Input material:
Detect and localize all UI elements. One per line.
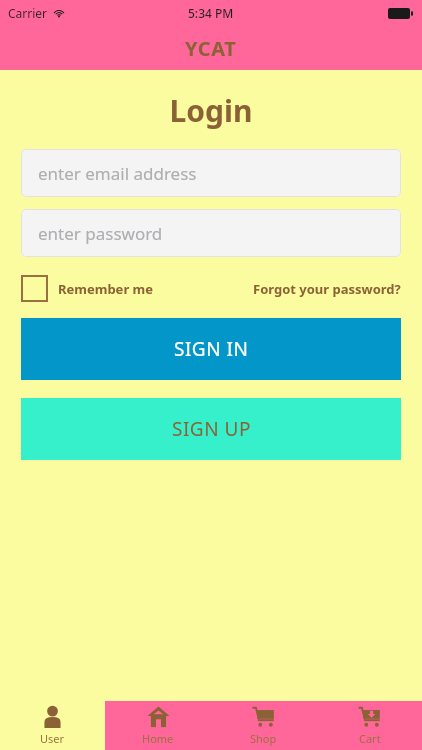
- staticText: 5:34 PM: [188, 5, 234, 21]
- staticText: Forgot your password?: [253, 280, 401, 298]
- button[interactable]: SIGN IN: [21, 318, 401, 380]
- staticText: Remember me: [58, 280, 154, 298]
- button[interactable]: Shop: [210, 701, 316, 750]
- other: Cart: [358, 705, 381, 728]
- other: User: [41, 705, 64, 728]
- button[interactable]: Home: [105, 701, 210, 750]
- button[interactable]: enter email address: [21, 149, 401, 197]
- staticText: Shop: [250, 731, 277, 746]
- button[interactable]: SIGN UP: [21, 398, 401, 460]
- staticText: Login: [0, 90, 422, 131]
- button[interactable]: Remember me: [21, 275, 154, 302]
- staticText: enter email address: [38, 162, 197, 185]
- staticText: SIGN IN: [174, 336, 249, 362]
- staticText: Cart: [359, 731, 381, 746]
- other: Home: [147, 705, 170, 728]
- staticText: SIGN UP: [172, 416, 251, 442]
- staticText: Carrier: [8, 5, 48, 21]
- other: Shop: [252, 705, 275, 728]
- staticText: enter password: [38, 222, 163, 245]
- button[interactable]: User: [0, 701, 105, 750]
- staticText: User: [40, 731, 65, 746]
- button[interactable]: enter password: [21, 209, 401, 257]
- button[interactable]: Forgot your password?: [253, 280, 401, 298]
- staticText: Home: [142, 731, 174, 746]
- button[interactable]: Cart: [316, 701, 422, 750]
- staticText: YCAT: [185, 35, 237, 62]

Your assignment: All lines of the records above with the word "enter" in them are to be copied.

Your solution:
- button[interactable]: enter email address: [21, 149, 401, 197]
- staticText: enter email address: [38, 162, 197, 185]
- staticText: enter password: [38, 222, 163, 245]
- button[interactable]: enter password: [21, 209, 401, 257]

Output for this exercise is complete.